I realized yesterday that I’m a sexist. Well, more accurately, I realized that when it comes to my own body image I’m a sexist.
One of the best, most decadent pleasures that modern American life has to offer is the ready availability of the full body massage thanks to the proliferation of licensed massage therapists. I can, without a doubt, recommend a massage as the first step on the road to ameliorating some of modern life’s most horrible effects (stress from sitting at a computer all day and night, traffic stress, parking lot stress, moron on cell phone who isn’t paying attention stress).
A good massage therapist will tell you to strip down as far as you’re comfortable. I started my experience with LMT’s nearly ten years ago with one of the most centered, most calmingly spiritual women I’ve ever met. It may just have been me but I have a feeling that even people standing next to her on the subway felt slightly better without knowing why. This, of course, got me immediately comfortable.
After she decided that she wanted to center her practice around her corporate clients, hotels, law firms, and spas, I started working, on the recommendation of a very good friend, with another LMT. She, too, was a very calm, very centered person. Unfortunately, she decided after many years here that this just wasn’t where she wanted to be and that the wilds New England were calling.
So, for two years I’ve been searching for a massage therapist who meets my criteria. Getting a massage is about more than relaxing tight muscles, joints, and ligaments. It’s also about rejuvenating the spirit. On the recommendation of a good friend I went to visit a new LMT yesterday. Frankly, I didn’t expect much beyond relaxed muscles. It turns out that this man my friend recommended shares the same calming, spiritual qualities my other, female massage therapists had. The difference in the experience was me.

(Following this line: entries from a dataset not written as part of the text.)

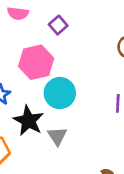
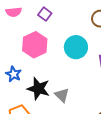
cyan circle: (60, 93) -> (76, 47), moved

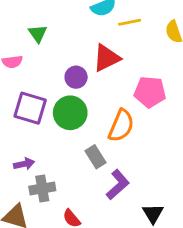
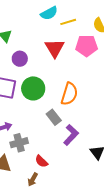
red triangle: (106, 58) -> (55, 48), turned -30
purple circle: (76, 77) -> (20, 59), moved
pink pentagon: (150, 92) -> (87, 46), moved

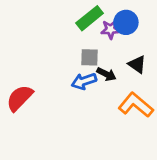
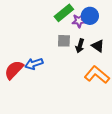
black arrow: (106, 74) -> (80, 46), moved, turned 80
blue arrow: (84, 81) -> (34, 64), moved

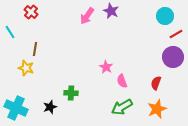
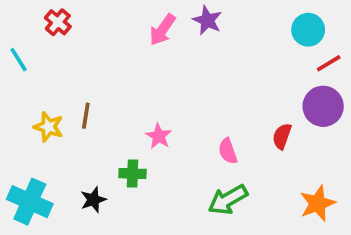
brown line: (35, 49) -> (86, 116), moved
pink star: (106, 67) -> (159, 136), moved
red semicircle: (156, 83) -> (282, 136), moved
orange star: (157, 109) -> (317, 203), moved

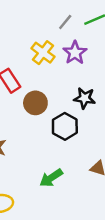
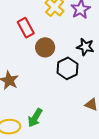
green arrow: (51, 178) -> (35, 118), moved, turned -30

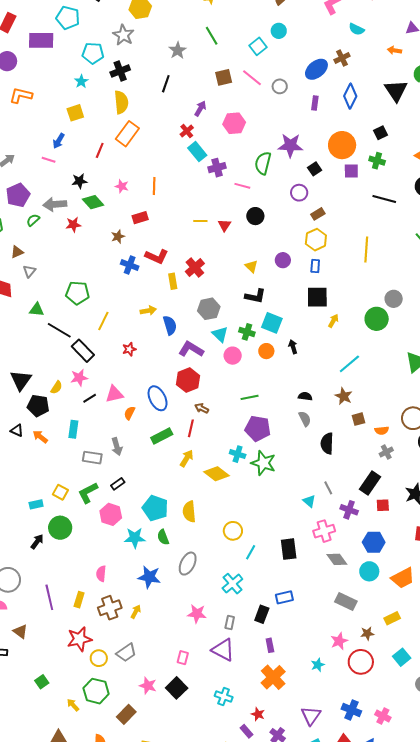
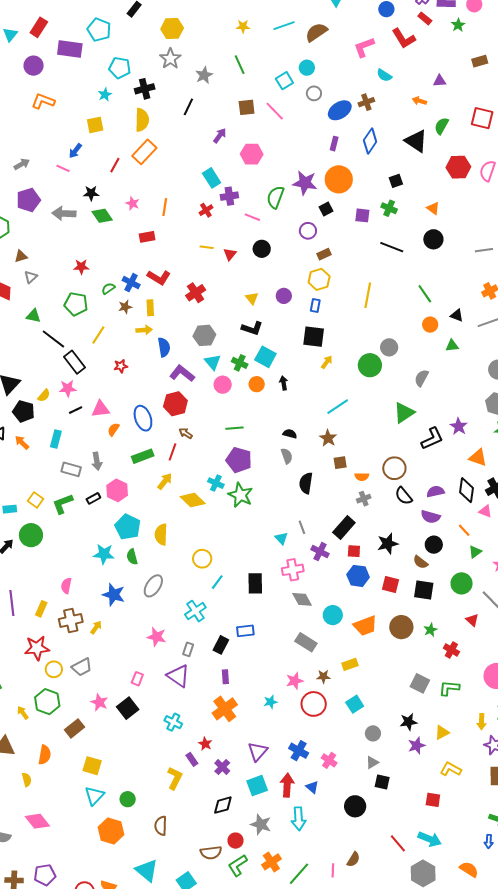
gray star: (123, 35) -> (170, 59), moved
gray circle: (280, 86) -> (314, 93), moved
black triangle: (396, 91) -> (416, 141), turned -30
red cross: (187, 131) -> (206, 210), moved
orange circle: (342, 145) -> (339, 179), moved
green semicircle: (33, 220) -> (108, 289), moved
red star: (73, 225) -> (81, 267), moved
brown star: (118, 237) -> (125, 307), moved
yellow rectangle: (173, 281) -> (150, 308), moved
pink hexagon: (111, 514) -> (117, 490), moved
blue hexagon: (374, 542) -> (358, 576), moved

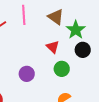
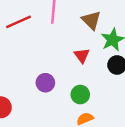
green circle: (62, 69) -> (80, 95), moved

Lying on the table, having a physical experience that absolutely was not sexual I found myself worried about how my body looked. Ridiculous when you consider that an LMT sees dozens of semi-naked people a week. And yet, there it was, concern about those hereditary pads of fat on my hips that no matter how much I diet and exercise I can’t get rid of. And just why did I never have this worry when my LMT was a woman? Is it because years upon years of going to PE class and to the gym have conditioned me to not care what my body looks like in front of another woman? I don’t think so given the massive amounts of worry I’ve had every time I’ve gotten naked with a new girlfriend for the first time.
Is it that American society so conditions women to care what men think of their bodies that even someone like me who is so far divorced from the body standards of mainstream society reflexively responds? Or is it some misguided idea about the nature of women and acceptance (trust me, women can be cruel when it comes to judging other women)?
No answers…just another thought that comes unbidden.
Well, for a different perspective, the first volume of Doris Lessing’s autobiography is very interesting. Writing of her ‘teen years, she describes her happiness with her own body. To me it was a complete contrast to what I have always felt, and what seems to be common these days. I think that our (American) culture – at least part of it – has fostered a sense of competition between women for generations, and that has a very negative effect on our sense of ourselves. Worse yet, the competition is for approval, for favor (usually men’s) – the most unhealthy competition of all: if you win, it only underlines your dependance on whoever’s approval you have gained; and if you loose, that tells you you have little value at all. Only the strongest sort of person can live day in and day out in an atmosphere of criticism and denigration and still retain a sense of full confidence in who and what they are.
This is not to say that boys/men don’t experience an equally nasty sort of interaction – but that’s not what we’re talking about here. But one important difference is that boys/men are usually competing with each other to demonstrate their abilities – not to simply win approval. Much healthier.
My impression is that this sort of bullying and unkindness is getting worse, but I don’t know.
If you save the world too often, it begins to expect it.